Sneezing, itching, and a runny nose. Living with allergies is a constant battle. But there are specific times during the year that can impact allergy sufferers more than others.

The effects of seasonal and perennial allergies are very similar, but their causes are different. And things like the weather, the climate, the time of day, and even geographic location can all play a role in the timing and severity of symptoms.

Spring is in the air. So are allergens. How to tell the difference between seasonal and perennial allergies

For those who suffer with allergies, it is important to learn how to tell the difference between seasonal and perennial allergies, their potential triggers, and where and when they’re most susceptible to experiencing symptoms.

symptoms are nearly identical

At their core, both seasonal and perennial allergies are caused by the same thing – the body’s immune system producing antibodies to attack what it perceives as an invader.

Because seasonal and perennial allergies are both types of rhinitis (an inflammation of the mucous membranes that lines the nose), the symptoms are nearly identical. Where seasonal and perennial allergies differ is in both their duration and in their specific allergens.

Symptoms of both seasonal and perennial allergies include:

  • Runny nose
  • Stuffy nose
  • Sneezing
  • Itchy eyes, nose, mouth, and/or ears
  • Red and/or watery eyes
  • Swelling around the eyes
Yellow flower, behind it and blurred out a blonde woman blowing her nose into a tissue

Why Is Pollen Count Important?

The pollen count measures how much pollen is in the air, but it doesn’t have anything to do with a person’s symptoms or how bad they might be.

A “low” pollen count doesn’t always mean that there aren’t many symptoms, and a “high” pollen count doesn’t always mean that there are a lot of health problems. When there are a lot of pollen grains in the air, people should usually take more care.

Learn More About Pollen Count

What are perennial allergies?

Perennial (meaning, year-round) allergies come from allergens that are present throughout the year. Like the name suggests!

The most common causes of perennial allergies are dust mites, mold, pet dander, and insects, particularly cockroach debris. Additionally, irritants that can also cause allergy symptoms include smoke, diesel exhaust, and perfume.

What are seasonal allergies?

Seasonal allergies are allergic symptoms that occur only at certain times of the year.

According to the American College of Allergy, Asthma, and Immunology (ACAAI), the onset of seasonal spring allergies begins in February and lasts through early summer.

Seasonal allergy sufferers can also be affected by grass pollination during the late spring and summer months, while ragweed is most common during the late summer and fall.

Where you live, the climate, and the weather can all have an additional impact on the timing and severity of seasonal allergies.

What are the common causes of seasonal allergies?

Pollen is one of the most common triggers of seasonal allergies. Per the Asthma and Allergy Foundation of America (AAFA), there are three primary types of pollen allergies: tree pollen, grass pollen, and weed pollen.

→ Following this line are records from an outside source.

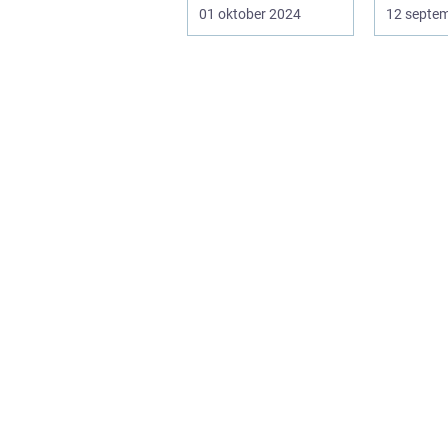
en riktig ko...
01 oktober 2024
12 septe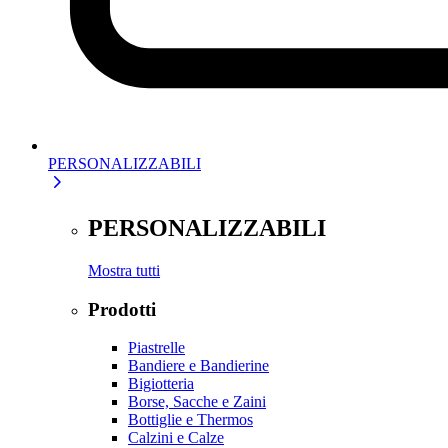
PERSONALIZZABILI
PERSONALIZZABILI
Mostra tutti
Prodotti
Piastrelle
Bandiere e Bandierine
Bigiotteria
Borse, Sacche e Zaini
Bottiglie e Thermos
Calzini e Calze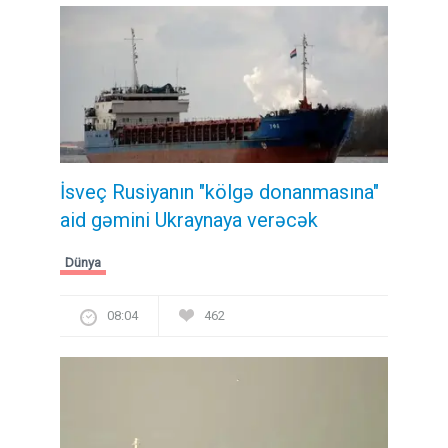
İsveç Rusiyanın "kölgə donanmasına"
aid gəmini Ukraynaya verəcək
Dünya
08:04
462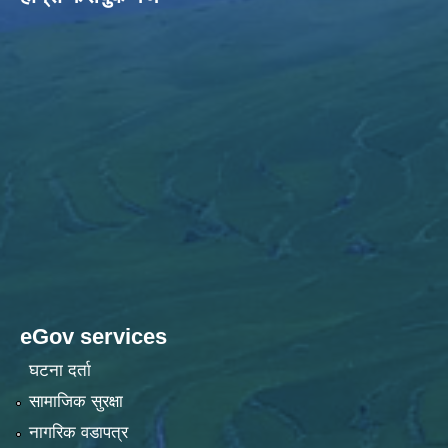
eGov services
घटना दर्ता
सामाजिक सुरक्षा
नागरिक वडापत्र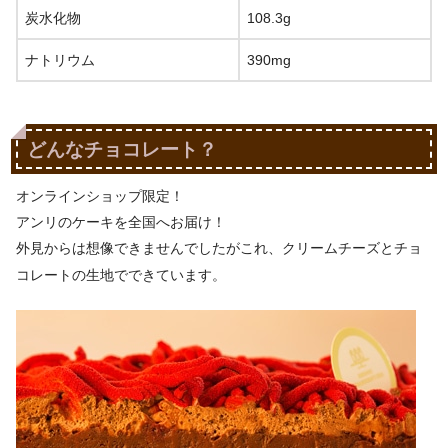
炭水化物
108.3g
ナトリウム
390mg
どんなチョコレート？
オンラインショップ限定！
アンリのケーキを全国へお届け！
外見からは想像できませんでしたがこれ、クリームチーズとチョ
コレートの生地でできています。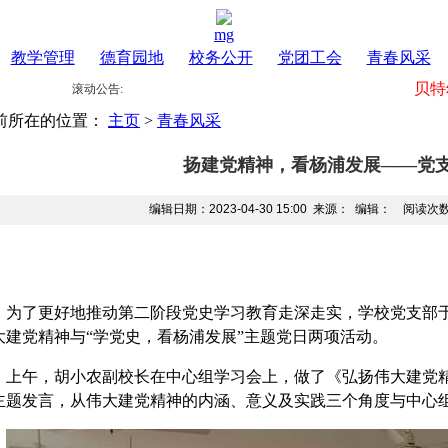
mg
教学管理
德育园地
校务公开
党团工会
青春风采
贝特
滚动公告:
前所在的位置：
主页
>
青春风采
扬建党精神，看杨浦发展——党
编辑日期：2023-04-30 15:00 来源： 编辑： 阅读次
为了更好地推动第二阶段党史学习教育走深走实，学校党支部
大建党精神与“学党史，看杨浦发展”主题党日两项活动。
上午，胡小农副校长在中心组学习会上，做了《弘扬伟大建党
主题发言，从伟大建党精神的内涵、意义及实践三个角度与中心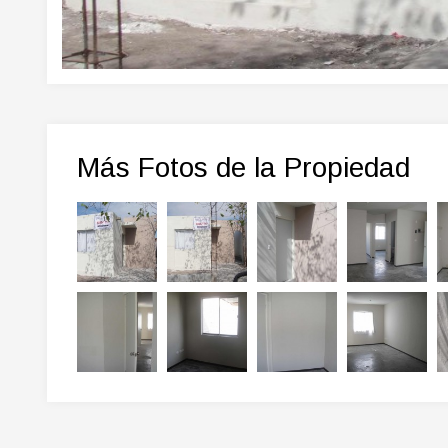
Más Fotos de la Propiedad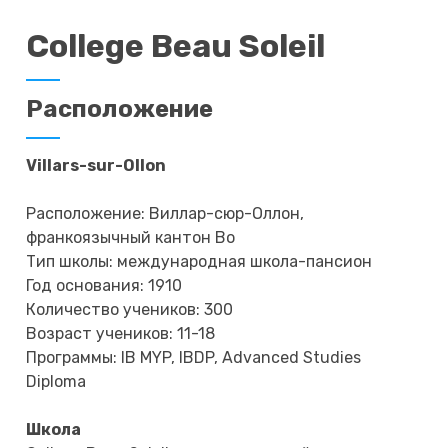
College Beau Soleil
Расположение
Villars-sur-Ollon
Расположение: Виллар-сюр-Оллон,
франкоязычный кантон Во
Тип школы: международная школа-пансион
Год основания: 1910
Количество учеников: 300
Возраст учеников: 11-18
Программы: IB MYP, IBDP, Advanced Studies
Diploma
Школа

Each pollen is most prevalent during a different season.

Tree pollen

Yellow tall trees with a clear blue sky
Pollen count is a number unique to your city or region. In fact, many local news sources and weather reports include a pollen count on their website. Depending on what they are counting and what you are allergic to, a high pollen count may or may not be relevant to you.

Tree pollen is created when flowering trees and shrubs produce microspores that are then carried by the wind, thereby allowing the pollen grains to find their way into people’s eyes, nose, and lungs. 

Tree pollen is active earliest in the year, between February and May. However, the AAFA indicates that in some places, particularly in the southern region of the United States, tree pollen can appear as early as January and peak at multiple times throughout the year.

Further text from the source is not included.